Леонид Сабанеев - Воспоминание о России
Петр. Потемкин, сделавший потом большую советскую карьеру [123]. Тогда он был меньшевиком-интернационалистом. Чрезвычайно эффектный мужчина, с красивой шевелюрой и бородкой «а-ля Троцкий», он обладал очаровательным баритональным голосом, которым, как и своим безусловным ораторским талантом, сильно кокетничал.
Он хотел раньше делать научную карьеру – историка и социолога и был оставлен при университете, но его левизна сделала его одиозным в глазах министерства, и, как говорил он сам, его «провалили» на магистрантском экзамене «правые» профессора.
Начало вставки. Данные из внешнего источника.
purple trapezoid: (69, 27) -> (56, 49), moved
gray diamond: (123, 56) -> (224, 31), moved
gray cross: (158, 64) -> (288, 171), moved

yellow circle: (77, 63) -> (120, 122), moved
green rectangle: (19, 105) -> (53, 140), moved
Ему было запрещено преподавать историю в средних учебных заведениях, и потому он, подобно Фриче, вынужден был преподавать тоже французский язык, под соусом которого он в старших классах читал курс всемирной революционной литературы, конечно на русском языке.
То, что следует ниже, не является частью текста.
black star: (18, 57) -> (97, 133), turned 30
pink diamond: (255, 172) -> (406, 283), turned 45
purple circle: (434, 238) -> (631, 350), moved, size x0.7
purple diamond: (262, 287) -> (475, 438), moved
Была у нас еще одна знаменитость, точнее, «брат знаменитости» – это был В. Д.
Соколов – брат того, который был автором знаменитого приказа № 1, с которого началось в 1917 году разложение русской армии [124]. Он тихо преподавал космографию, но очень редко, подобно Фриче пропуская почти все уроки. Эти два «редких» педагога, по-видимому, сохранялись исключительно из-за их революционного аромата.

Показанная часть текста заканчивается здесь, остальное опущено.